音楽はスティーヴン・スピルバーグが監督したテレビ映画の「(TV)四次元への招待(Night Gallery: segment "Eyes")」(1969)「(未公開/TV)The Name of the Game - LA 2017」(1971)「(TV)刑事コロンボ/構想の死角(Columbo - Murder by the Book)」(1971)のスコアも手がけているビリー・ゴールデンバーグ(1936〜)。「Universal Emblem」は、ウォーターフォン(Waterphone)による短いスティンガーがユニヴァーサルのロゴにかぶさるオープニング。「Passing the Truck」は、不気味でアブストラクトな不協和音によるサスペンス音楽で、デヴィッドがタンクローリーの運転手の殺意を感じたところからスコアが流れ始める(それまでの18分間は全くスコアがない)。「Truck and Car Encounter」は、続くチェイス・シーンのビジーでダイナミックなサスペンスアクション音楽。「Studying Drivers」「Mann's Thoughts」「Lone Driver Eating」「Truck Leaving」は、タンクローリーから逃れてハイウェイ沿いのダイナーに入ったデヴィッドが、顔を洗ってトイレから戻り、走り去ったはずのローリーが引き返して駐車してあるのに気づいて、ダイナーの客の中の誰がその運転手なのか悩むシーンの音楽。ストリングスにウォーターフォンとチェレスタを加えた、不安感を煽るようなニューロティックなタッチのサスペンス音楽が延々と続く。「Truck Stops」は、ドラマティックなサスペンス音楽から後半アブストラクトなタッチへ展開。「Hide and Seek」は、ビジーでダイナミックなサスペンスアクション音楽。「Truck Waiting #1」も、ニューロティックなタッチのサスペンス音楽。「Truck Waiting #5」は、バーナード・ハーマン作曲の「サイコ」のシャワー・シーンのスコアを想起させるショック音楽(ヒントを得たことをゴールデンバーグ自身が認めている)から不吉なサスペンス音楽へ。「Truck Racing Car」は、ダークで不気味なサスペンス音楽から後半ビジーなサスペンスアクション音楽へ。「Final Duel」は、クライマックスのダイナミックなサスペンスアクション音楽。「The Duel (End Title)」は、シンセサイザーとウォーターフォンによる獣のうめき声のような音だけで不気味な静けさを表現したエンドタイトル。この後に続く最後のクレジットは全くの無音。最後にエクストラとして、劇中のカーラジオから流れるカントリー・ウエスタンのソース音楽4曲と、エンドタイトルの代替版を収録。

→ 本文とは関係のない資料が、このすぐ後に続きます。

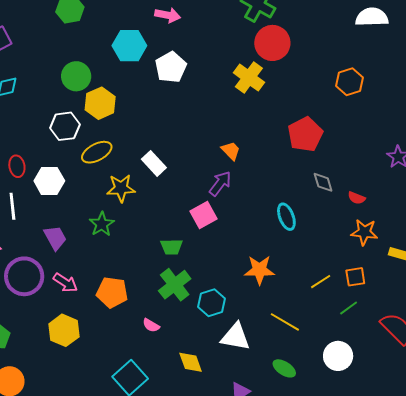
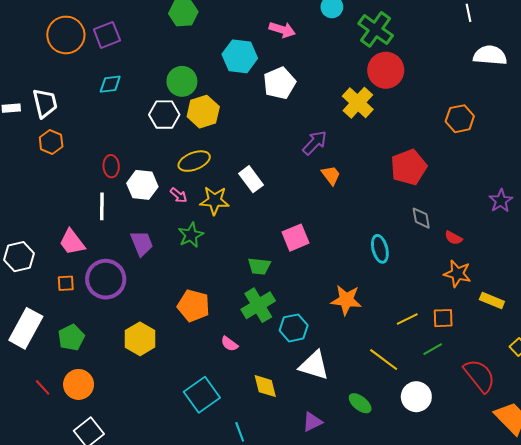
white hexagon: (65, 126) -> (164, 115), moved
purple arrow: (220, 183) -> (315, 143), moved
pink arrow: (65, 283) -> (179, 195), moved, size x0.7
yellow line: (285, 322) -> (384, 360), moved

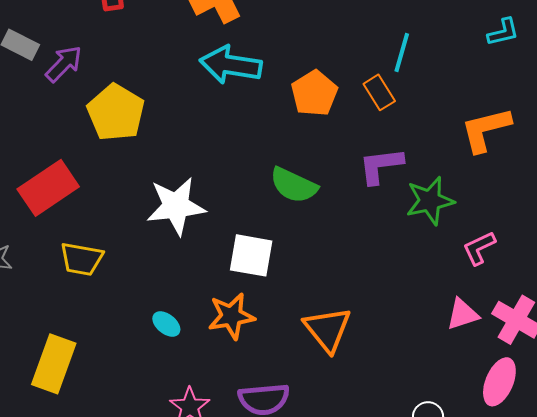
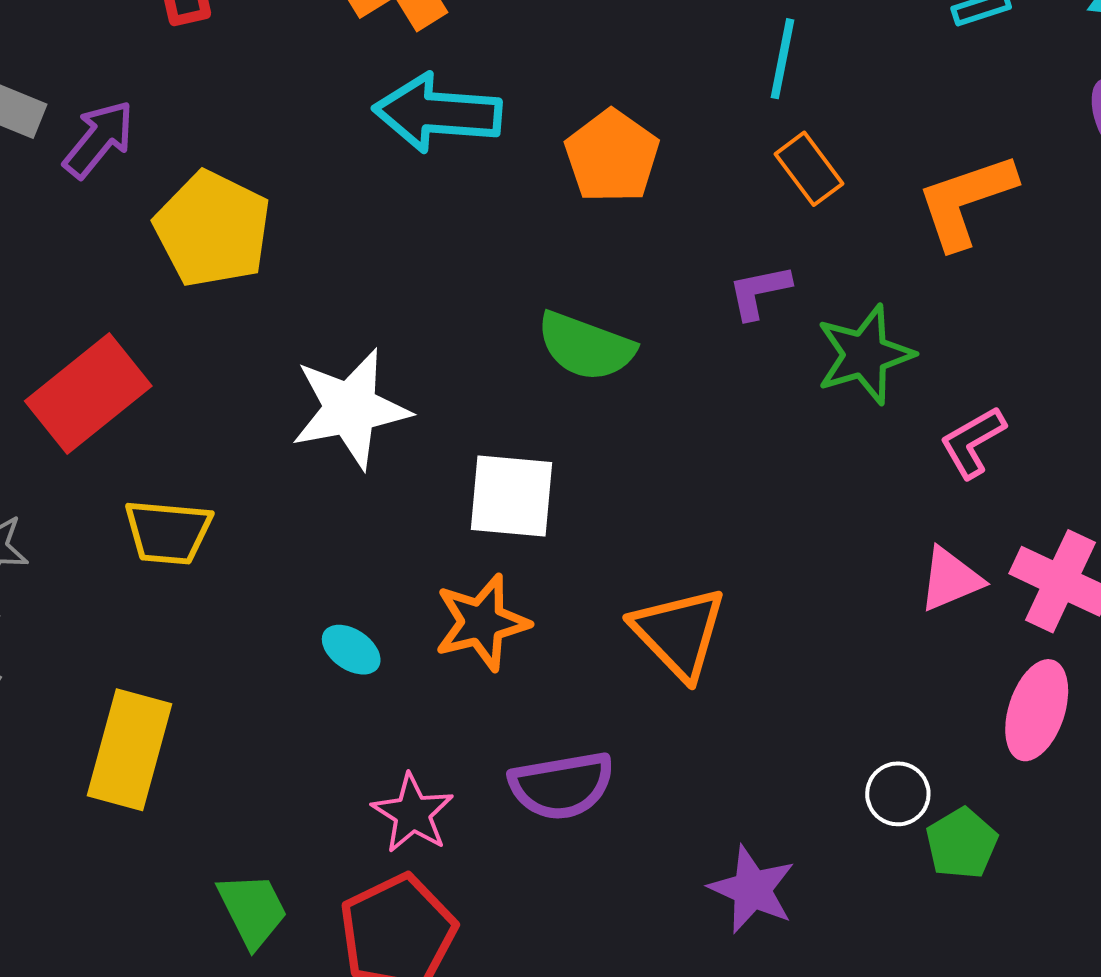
orange rectangle: (379, 92) -> (809, 169), moved
purple L-shape: (381, 166) -> (759, 292), size x0.7

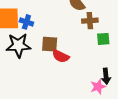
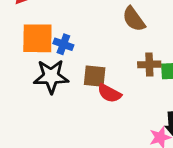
brown cross: (90, 21) -> (149, 64), moved

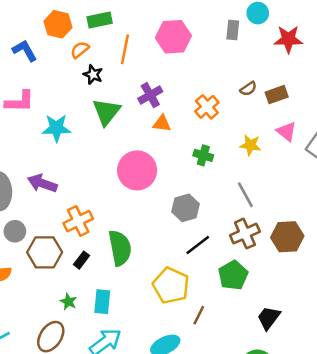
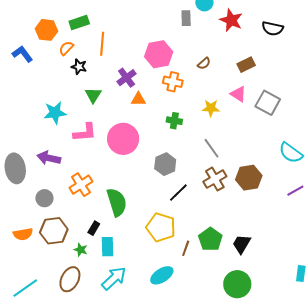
pink hexagon: (173, 37) -> (159, 54), moved
red star: (288, 39) -> (231, 20), turned 30
brown rectangle: (277, 95) -> (246, 65), moved
pink L-shape: (20, 102) -> (85, 132), moved
orange cross: (207, 107) -> (173, 82), turned -30
green triangle: (106, 112) -> (93, 95), size x0.7
gray circle: (15, 231) -> (44, 198), moved
brown hexagon: (45, 252) -> (54, 231), moved
black rectangle: (82, 260) -> (94, 228), moved
green pentagon: (233, 275) -> (210, 239), moved

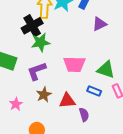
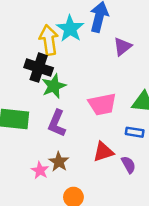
black cross: (32, 26) -> (39, 68), turned -30
purple L-shape: (37, 71) -> (57, 123), turned -35
brown star: (44, 95) -> (59, 162), moved

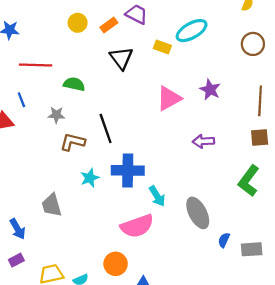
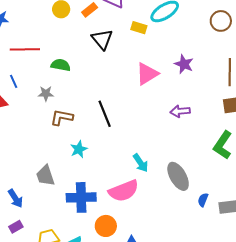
black line: (106, 128) -> (105, 114), moved
blue cross: (128, 170) -> (81, 197), moved

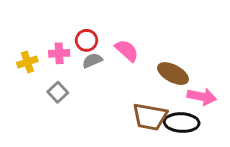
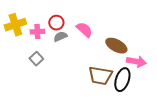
yellow cross: (27, 62) -> (15, 25), moved, size x1.5
black ellipse: (182, 123) -> (122, 80), turned -75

ストリングス、ハープ、キーボード、ギターとパーカッションのみの39人編成のオーケストラの演奏による、明確な主題のないニューロティックで前衛的なタッチのサスペンス音楽で、劇中では極めて効果的。エミル・リチャーズが世界各国から収集した様々な珍しいパーカッションを演奏。ムーグ・シンセサイザーの演奏はポール・ビーヴァー。特に、ゴールデンバーグが「(TV)刑事コロンボ」のスコアでも多用していたウォーターフォンの不気味な音が印象的。
この作品の成功でスビルバーグは「続・激突!/カージャック」(1974)の監督に抜擢され、以降はジョン・ウィリアムスと組むようになる。
このスコアの初サントラ・リリースで、限定プレス。